2) Your units confuse me, but I won't go there. We've discussed that in your previous post(s).
3) Identify, the state(s) ##x##, the input(s) ##u##, and the output(s) ##y##.
4) Do the math (linearization) to develop a set of first order DE's.
5) Reformulate those equations into the canonical matrix form of the state space system that you showed.

It looks to me like your system has only one state (H), one input, and one output (correct me if I'm wrong, I'm not sure about ##Fout##). It is unusual for people to use matrix notation for for simple systems like this since it can be modeled with one first order DE. But, honestly, I haven't thought about the actual physics of your water tank at all; I'm just trusting your interpretation.

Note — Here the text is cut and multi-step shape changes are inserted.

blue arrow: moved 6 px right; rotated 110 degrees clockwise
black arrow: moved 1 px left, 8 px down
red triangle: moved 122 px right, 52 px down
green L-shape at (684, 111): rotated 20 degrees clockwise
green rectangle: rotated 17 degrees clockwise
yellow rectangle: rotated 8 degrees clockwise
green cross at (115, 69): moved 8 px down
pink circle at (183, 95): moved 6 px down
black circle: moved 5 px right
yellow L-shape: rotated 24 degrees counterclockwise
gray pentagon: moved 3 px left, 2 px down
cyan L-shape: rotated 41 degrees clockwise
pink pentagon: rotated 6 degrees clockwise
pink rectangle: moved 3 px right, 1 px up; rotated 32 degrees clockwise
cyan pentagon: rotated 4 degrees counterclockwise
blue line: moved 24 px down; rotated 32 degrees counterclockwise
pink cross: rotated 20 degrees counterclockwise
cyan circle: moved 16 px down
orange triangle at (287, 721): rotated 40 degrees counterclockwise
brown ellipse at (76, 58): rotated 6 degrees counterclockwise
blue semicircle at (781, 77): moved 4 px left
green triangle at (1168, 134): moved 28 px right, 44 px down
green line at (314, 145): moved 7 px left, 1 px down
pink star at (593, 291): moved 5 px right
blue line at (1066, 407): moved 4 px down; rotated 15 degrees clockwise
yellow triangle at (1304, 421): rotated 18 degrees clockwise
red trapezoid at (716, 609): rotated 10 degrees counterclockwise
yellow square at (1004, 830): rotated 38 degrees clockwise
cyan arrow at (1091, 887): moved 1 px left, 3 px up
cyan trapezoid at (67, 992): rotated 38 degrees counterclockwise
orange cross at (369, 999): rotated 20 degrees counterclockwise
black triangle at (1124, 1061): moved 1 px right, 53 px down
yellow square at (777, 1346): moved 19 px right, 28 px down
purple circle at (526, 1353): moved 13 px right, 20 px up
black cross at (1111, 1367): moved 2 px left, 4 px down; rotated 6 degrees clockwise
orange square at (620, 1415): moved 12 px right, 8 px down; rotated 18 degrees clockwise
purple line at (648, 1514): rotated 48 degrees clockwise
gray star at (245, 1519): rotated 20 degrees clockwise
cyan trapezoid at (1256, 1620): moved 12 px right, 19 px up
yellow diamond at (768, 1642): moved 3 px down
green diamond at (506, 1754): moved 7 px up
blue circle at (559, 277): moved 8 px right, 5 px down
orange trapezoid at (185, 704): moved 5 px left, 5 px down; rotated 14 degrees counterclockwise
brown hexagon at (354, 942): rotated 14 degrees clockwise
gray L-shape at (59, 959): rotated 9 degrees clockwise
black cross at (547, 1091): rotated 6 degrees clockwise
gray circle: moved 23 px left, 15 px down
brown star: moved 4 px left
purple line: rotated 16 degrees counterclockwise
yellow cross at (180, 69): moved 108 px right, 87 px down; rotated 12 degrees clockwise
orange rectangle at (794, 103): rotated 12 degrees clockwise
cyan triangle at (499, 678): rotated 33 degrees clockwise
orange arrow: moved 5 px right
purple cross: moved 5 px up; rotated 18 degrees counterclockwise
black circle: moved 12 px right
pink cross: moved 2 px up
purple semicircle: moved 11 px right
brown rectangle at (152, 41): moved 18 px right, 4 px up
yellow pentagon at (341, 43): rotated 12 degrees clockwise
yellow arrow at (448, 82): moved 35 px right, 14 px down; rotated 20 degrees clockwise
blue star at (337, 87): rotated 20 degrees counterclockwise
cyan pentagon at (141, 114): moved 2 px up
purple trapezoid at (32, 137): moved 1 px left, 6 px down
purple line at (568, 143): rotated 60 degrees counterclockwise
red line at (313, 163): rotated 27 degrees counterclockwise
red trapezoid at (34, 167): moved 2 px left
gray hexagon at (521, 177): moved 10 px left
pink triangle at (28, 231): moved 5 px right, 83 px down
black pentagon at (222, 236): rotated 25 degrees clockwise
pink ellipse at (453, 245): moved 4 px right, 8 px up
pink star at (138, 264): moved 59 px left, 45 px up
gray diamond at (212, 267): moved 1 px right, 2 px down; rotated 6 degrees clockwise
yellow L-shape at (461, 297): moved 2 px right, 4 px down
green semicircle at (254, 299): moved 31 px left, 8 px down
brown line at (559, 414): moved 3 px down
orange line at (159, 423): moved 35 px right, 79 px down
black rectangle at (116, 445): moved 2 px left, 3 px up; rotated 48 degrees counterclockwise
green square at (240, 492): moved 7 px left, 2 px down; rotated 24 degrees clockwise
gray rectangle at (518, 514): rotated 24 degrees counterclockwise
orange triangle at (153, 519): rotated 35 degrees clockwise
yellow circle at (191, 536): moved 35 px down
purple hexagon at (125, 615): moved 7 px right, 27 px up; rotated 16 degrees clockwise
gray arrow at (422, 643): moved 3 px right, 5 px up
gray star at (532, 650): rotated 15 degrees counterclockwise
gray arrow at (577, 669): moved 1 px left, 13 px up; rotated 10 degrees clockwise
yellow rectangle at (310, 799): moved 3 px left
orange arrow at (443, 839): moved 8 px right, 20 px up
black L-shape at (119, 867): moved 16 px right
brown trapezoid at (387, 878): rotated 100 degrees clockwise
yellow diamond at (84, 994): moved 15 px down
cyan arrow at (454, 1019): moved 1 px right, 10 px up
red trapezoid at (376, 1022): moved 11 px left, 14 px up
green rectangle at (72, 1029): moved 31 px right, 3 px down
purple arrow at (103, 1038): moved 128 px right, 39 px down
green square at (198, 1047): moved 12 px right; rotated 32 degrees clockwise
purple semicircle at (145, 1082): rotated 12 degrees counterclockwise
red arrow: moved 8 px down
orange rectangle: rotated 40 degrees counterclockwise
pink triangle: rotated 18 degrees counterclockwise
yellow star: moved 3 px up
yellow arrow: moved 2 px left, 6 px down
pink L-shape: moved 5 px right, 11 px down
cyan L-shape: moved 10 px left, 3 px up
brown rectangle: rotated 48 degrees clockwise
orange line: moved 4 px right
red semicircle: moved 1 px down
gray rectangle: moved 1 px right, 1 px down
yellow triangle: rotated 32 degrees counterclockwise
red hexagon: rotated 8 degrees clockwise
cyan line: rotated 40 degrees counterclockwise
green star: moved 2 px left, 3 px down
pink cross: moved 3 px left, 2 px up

Maybe step 5) is what you're asking about?
 
  • #3
BTW, the DE ##\frac{dH}{dt} = C_1+ \frac{C_2}{\sqrt{H}}## isn't linear. Also I'm confused about how you got that from ##\frac{dH}{dt} = C_3+ C_4 \sqrt{H}##. [##C_1 - C_4## constants].
But again, I haven't thought too much about this.
 
  • #4
DaveE said:
BTW, the DE ##\frac{dH}{dt} = C_1+ \frac{C_2}{\sqrt{H}}## isn't linear. Also I'm confused about how you got that from ##\frac{dH}{dt} = C_3+ C_4 \sqrt{H}##. [##C_1 - C_4## constants].
But again, I haven't thought too much about this.
after considering it I decided to try linearize the equation with taylor series without using the deviation variables.
I used point H = 0.05 where V = 1
Therefore the linearized equation turns out to be:
$$ y1' = -\frac {0.03\sqrt{5}}{11} x1 + \frac {4}{11} $$

I do have a second DE, of temperature, but so far in the examples I always saw the application using one equation so I wasn't sure how to implement the second DE with the first DE. In reality i have two inputs and two outputs, so I'll give it a shot.

Temperature equation: $$
\frac {dT}{dt} = \frac {(F_{in} Voltage)(T_{in}-T)}{AH} + \frac {Q}{AH*\rho*C_p} $$

The values for the symbols are:
T initially is 10 C
Fin = 0.4 ##m^3##/hr
Fout = 0.03 ##m^{2.5}##/hr
V is the input which varies from 1 to 10
A = 1.1 ##m^2##
H, in m, initially is 0.05
Cp = 4.18 Kj/Kg C
Q = 500 Kj
rho = 1000 Kg/##m^3
After linearising temperature as well I get:
$$y2' = -\frac {8}{1.1}x2 + 74.9$$

when the system is in equilibrium, y1' and y2' are zero, therefore:
x1e = 10.3 and x2e = 59.6
where x1e and x2e are x1 and x2 in equilibrium state.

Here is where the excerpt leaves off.